The image here (with dimensions 891\(\times\)893 pixels) is in the primary HDU (HDU[0]), while HDU[1] is a table with 1600 rows and 4 columns (we won’t consider this table further here). To plot the image, we can use the special matplotlib function imshow, which is designed to plot values from 2-D arrays as an image, using a colour map to denote each value. We will assume a basic grey colour map here, but a wide range of different colour maps are available (you can check the matplotlib documentation for details). To indicate how values map on to the colour map, we also include a colour bar with the plot.

import matplotlib.pyplot as plt

image_data = horsehead[0].data # Get the data associated with the HDU, same as for a table

plt.figure()
plt.imshow(image_data, cmap='gray')
plt.colorbar()
plt.show()

Indexing

The image is plotted in terms of the pixel position on the \(x\) and \(y\) axes.

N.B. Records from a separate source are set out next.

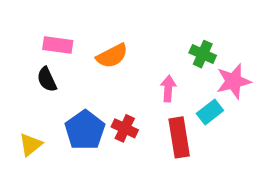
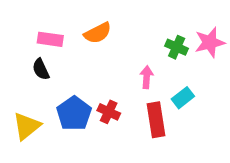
orange semicircle: (112, 56) -> (98, 33), moved
pink star: (233, 81) -> (210, 42), moved
yellow triangle: (31, 145) -> (27, 126), size x1.4

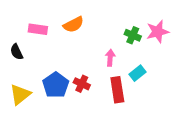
black semicircle: (41, 69) -> (17, 52), moved

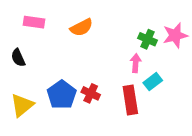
pink rectangle: (38, 29) -> (34, 22), moved
pink arrow: (110, 58) -> (136, 63), moved

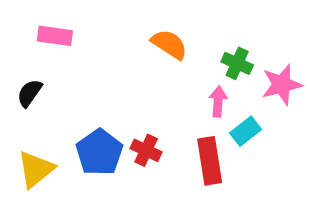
orange semicircle: (81, 27) -> (169, 44), moved, turned -120
pink star: (175, 35) -> (282, 85), moved
black semicircle: (18, 58) -> (29, 93), turned 60

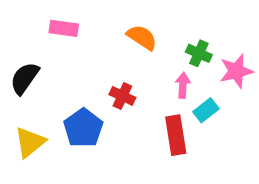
pink rectangle: (55, 36) -> (64, 28), moved
black semicircle: (29, 93) -> (25, 78), size x1.4
red cross: (146, 150) -> (122, 96), moved

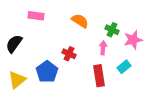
cyan rectangle: (206, 110) -> (124, 67), moved

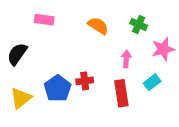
green cross: (112, 30) -> (139, 25), moved
red cross: (69, 54) -> (85, 81), moved, turned -32

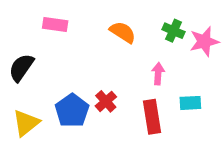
pink star: (163, 49) -> (204, 41), moved
red cross: (85, 81) -> (106, 101), turned -35
cyan rectangle: (152, 82) -> (190, 103), turned 35

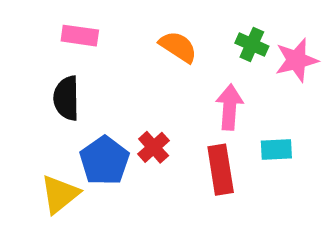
black semicircle: (21, 68) -> (66, 98), moved, turned -36
pink arrow: (158, 74) -> (230, 107), size x1.4
yellow triangle: (26, 123) -> (60, 194), moved

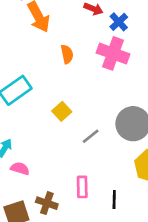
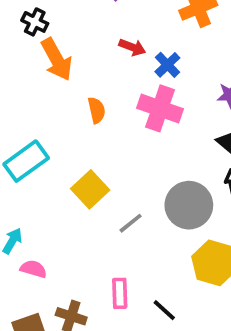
yellow square: (62, 111) -> (90, 189), size x1.4
black line: (114, 199) -> (164, 310), turned -48

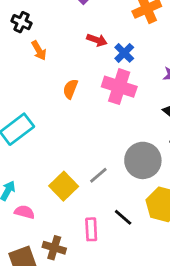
orange arrow: (57, 59) -> (39, 51), size x0.6
orange semicircle: (97, 110) -> (70, 89), turned -144
yellow square: (90, 189) -> (64, 186), moved
black line: (164, 310) -> (123, 217), moved

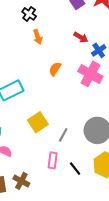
gray line: (98, 175) -> (63, 135), turned -32
yellow square: (64, 186) -> (38, 122), moved
pink rectangle: (91, 229) -> (53, 160), moved

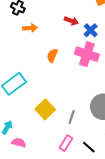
orange arrow: (38, 37) -> (30, 28), turned -64
pink rectangle: (53, 160) -> (66, 143), turned 35

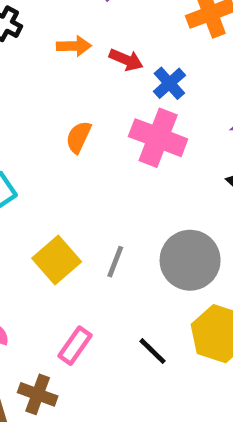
orange arrow: (30, 28) -> (74, 46), moved
gray line: (72, 117) -> (115, 262), moved
pink rectangle: (66, 143) -> (75, 346), moved

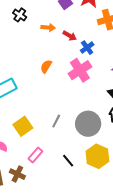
pink cross: (158, 138) -> (80, 70), turned 30
yellow square: (57, 260) -> (23, 126), moved

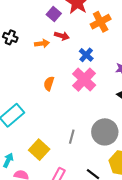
red arrow: (70, 36) -> (62, 36), moved

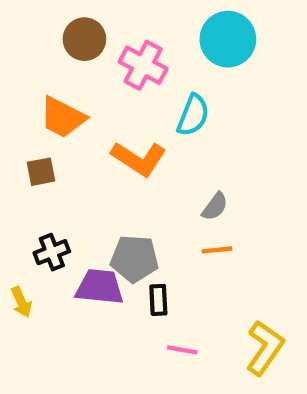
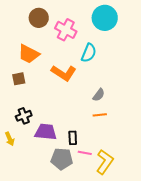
gray pentagon: (134, 259) -> (62, 159), moved
yellow L-shape: (265, 348) -> (105, 162), moved
pink line: (182, 350) -> (85, 153), moved

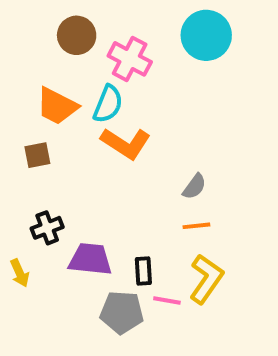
cyan semicircle: (89, 53) -> (108, 104), moved
yellow L-shape: (105, 162) -> (206, 279), moved

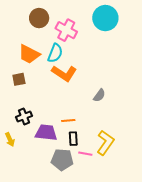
orange line: (196, 226) -> (68, 120), moved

Astropy contains a range of functions for plotting images in actual sky coordinates, overlaying coordinate grids, contours etc. (e.g. see the documentation for the astropy.wcs and astropy.visualization sub-packages).

Key Points

  • FITS files can be read in and explored using the astropy.io.fits sub-package. The open command is used to open a datafile.

  • FITS files consist of one or more Header Data Units (HDUs) which include a header and possibly data, in the form of a table or image. The structure can be accessed using the .info() method

  • Headers contain sets of keyword/value pairs (like a dictionary) and optional comments, which describe the metadata for the data set, accessible using the .header['KEYWORD'] method.

  • Tables and images can be accessed using the .data method, which assigns table data to a structured array, while image data is assigned to an n-dimensional array which may be plotted with e.g. matplotlib’s imshow function.